Records for this exercise Start Marker

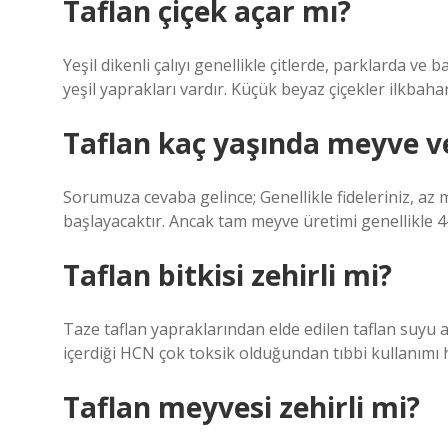
Taflan çiçek açar mı?
Yeşil dikenli çalıyı genellikle çitlerde, parklarda ve 
yeşil yaprakları vardır. Küçük beyaz çiçekler ilkba
Taflan kaç yaşında meyve ve
Sorumuza cevaba gelince; Genellikle fideleriniz, az
başlayacaktır. Ancak tam meyve üretimi genellikle 4
Taflan bitkisi zehirli mi?
Taze taflan yapraklarından elde edilen taflan suyu a
içerdiği HCN çok toksik olduğundan tıbbi kullanımı 
Taflan meyvesi zehirli mi?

Records for this exercise End Marker

Description of the task: Could you count the lines in the material above that include the word "zehirli"? Give the count alone.

Answer for this exercise: 2